All adults with diabetes should get a dilated retina examination at diagnosis and then at least once a year. Non insulin dependent diabetes mellitus (NIDDM or type 2 diabetes) is by far the commonest form of the disease. Good blood sugar control is valuable, but does not mean that retina checks are not required, in fact about 1 in 5 people will have some signs of diabetic retinopathy at the time of diagnosis. There are estimated to be over 10 crore (100 million) people with diabetes in India and the number is rising fast.

Sight threatening diabetic retinopathy is exceedingly rare before puberty, so children with diabetes do not need a retina check till they are 12 years old, at which time they should start on annual retina examinations.

It is worth noting that at many eye examinations the retina is not checked in detail. As a general rule, for a diabetic retinopathy check you will have drops put in your eyes to dilate the pupils, be asked to wait for 15 minutes or more and then be examined, following this your vision will be blurred for a few hours (till the drops wear off). So if you have had an eye examination, but not had this done, then you have not had a diabetic retinopathy check. Another way of achieving the same thing is taking pictures of the retina, which is often possible without the need to put in dilating drops, but some patients will need dilating drops to get good quality pictures of the retina.

Just like a patient with high blood pressure will not be aware of this, as he or she feels well in themselves, and the condition is only picked up when the blood pressure is measured at a routine test, diabetic retinopathy can exist, even at a moderately advanced stage, where it is threatening the patients vision, but the patient does not notice any problems (has no symptoms). It is therefore essential to have a retina check at least once a year even if no visual problems are perceived for all people with diabetes over the age of 12.

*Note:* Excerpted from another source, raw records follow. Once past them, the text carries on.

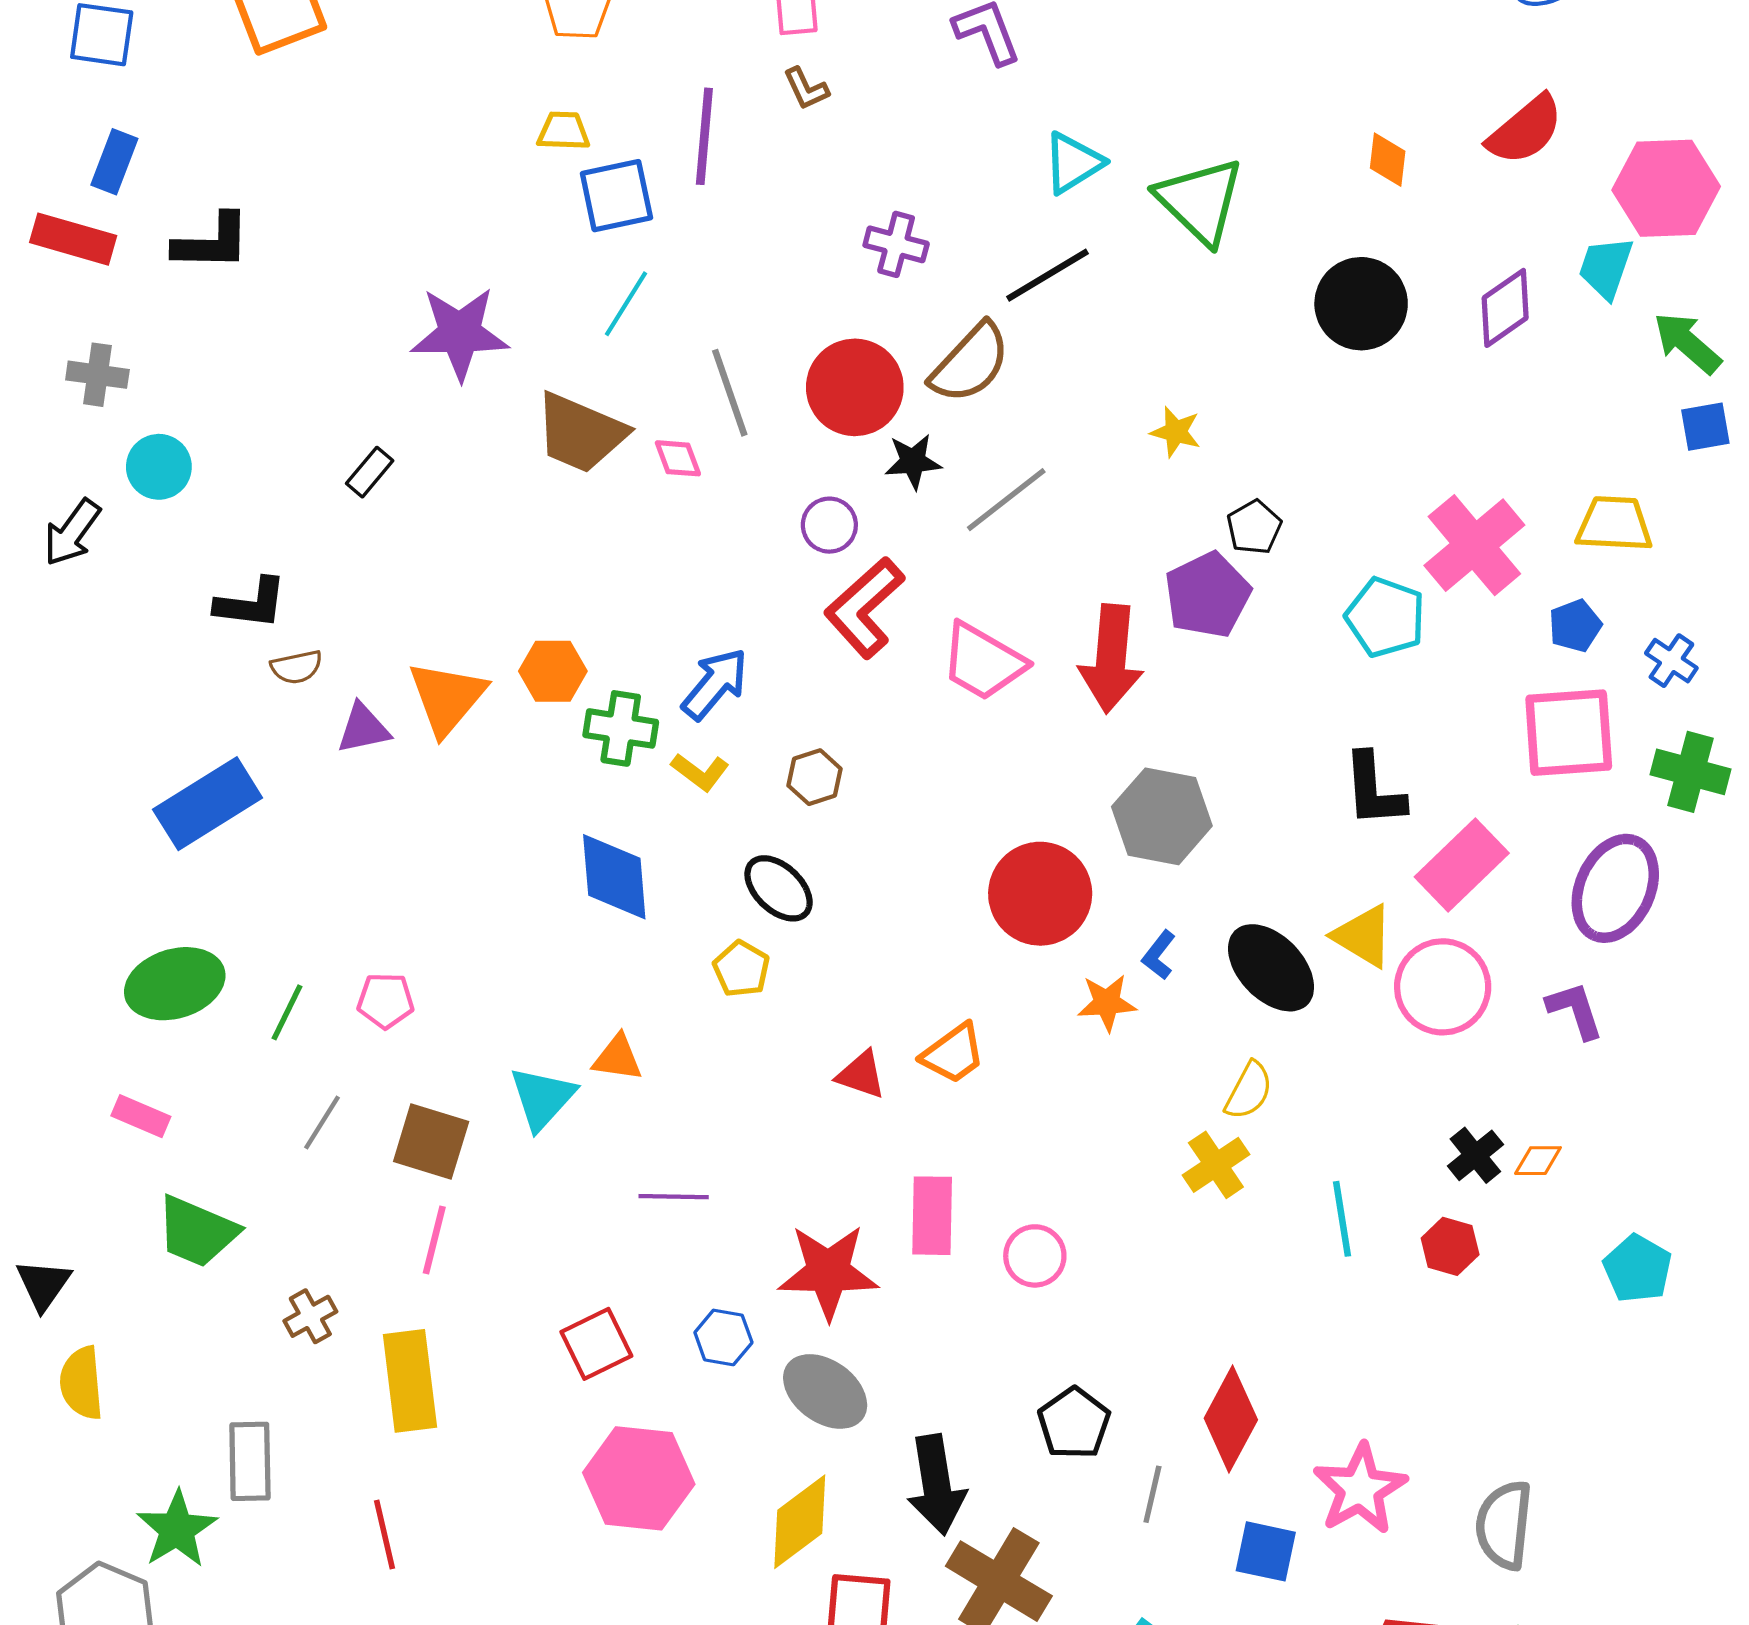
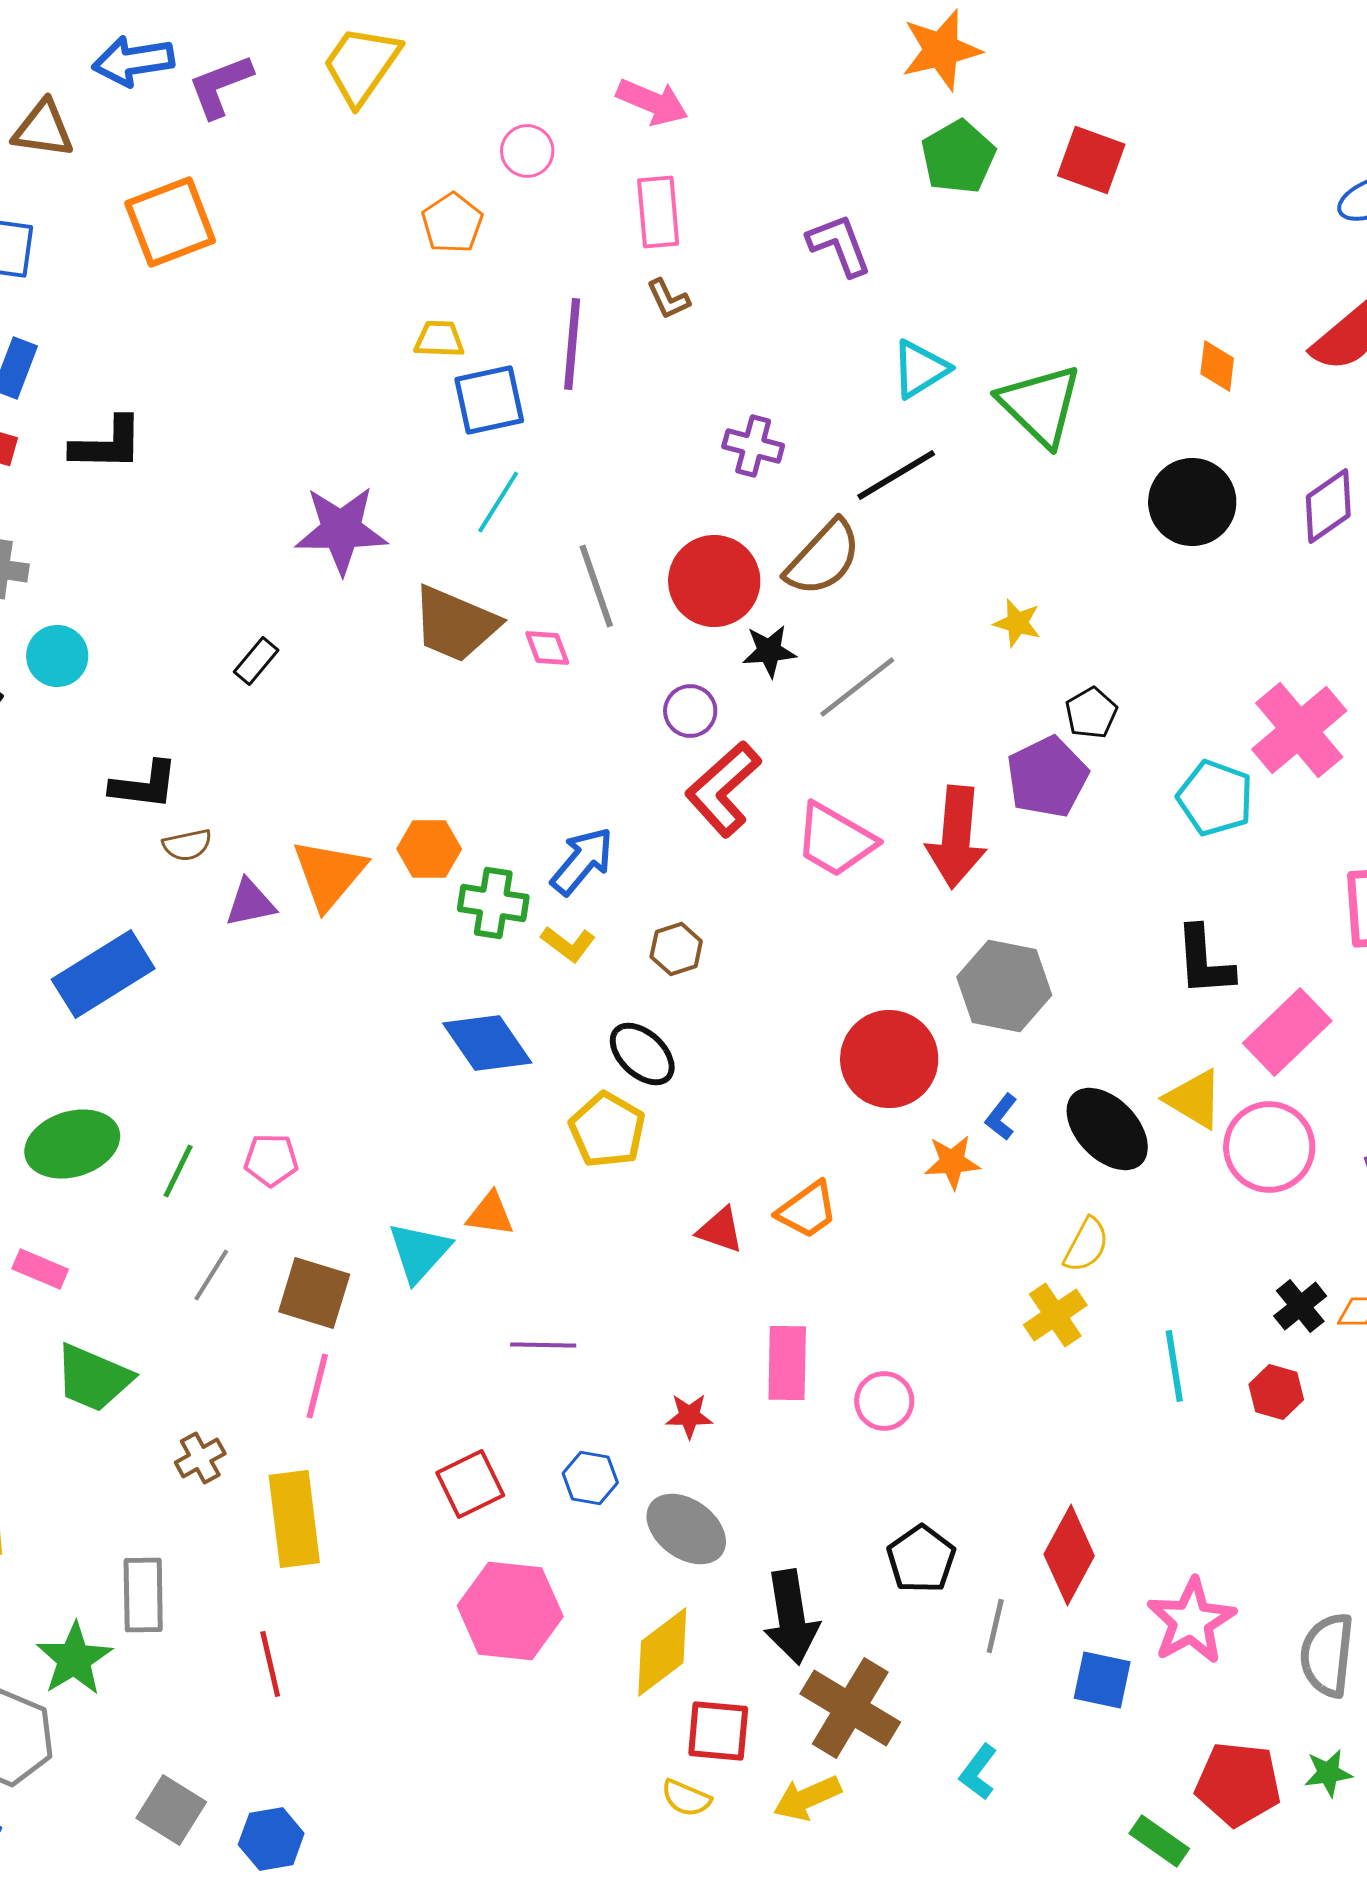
blue diamond: (614, 877) -> (487, 1043), turned -30
yellow pentagon: (741, 969) -> (607, 1130), size x1.4
red star: (828, 1272) -> (689, 1416), size x0.5

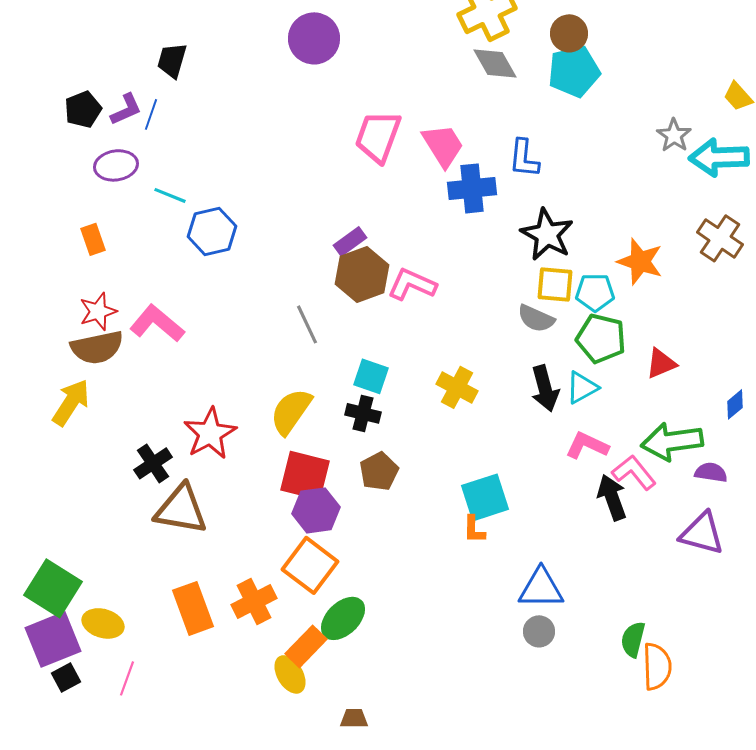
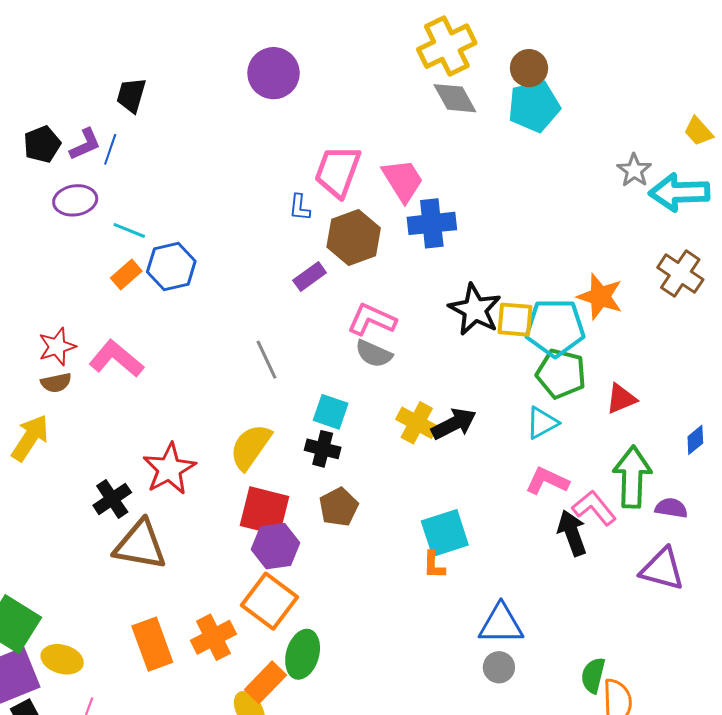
blue L-shape: (524, 158) -> (300, 207), moved, size x0.7
black star: (547, 234) -> (475, 310), moved
orange rectangle: (93, 239) -> (126, 275), moved, turned 68
brown hexagon: (362, 274) -> (354, 237), moved
cyan pentagon: (595, 292) -> (555, 328), size x1.5
gray semicircle: (536, 318) -> (374, 354), moved
brown semicircle: (97, 347) -> (56, 383), size x0.6
black arrow: (545, 388) -> (454, 424), moved, turned -102
green arrow: (672, 441) -> (632, 477), turned 100
green ellipse: (343, 618) -> (303, 654), turned -30

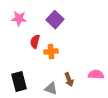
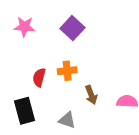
red semicircle: (35, 42) -> (39, 77), moved
brown arrow: (69, 80) -> (91, 95), moved

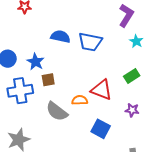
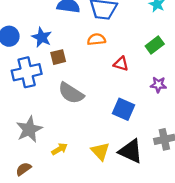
red triangle: (102, 90) -> (121, 64), size x0.6
orange semicircle: (80, 100) -> (96, 39), moved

Upto 50% of people with proliferative diabetic retinopathy will become legally blind within 5 years if they do not receive timely treatment and 98% of severe visual loss from the disease can be prevented if the disease is caught early, stressing the need for regular checks.

Diabetic retinopathy remains the leading cause of blindness in the working age population even in the developed world where healthcare systems are more advanced. However through years of national screening retina checks for all people with diabetes, the United Kingdom has succeeded in displacing diabetic retinopathy from the first place as a cause of blindness in the working age population. This proves that having regular retina checks is effective in reducing the chance of going blind in people with diabetes.

Timely treatment either with laser or injections of special drugs into the eye can improve vision or at least stop severe visual loss in most patients if the disease is detected early.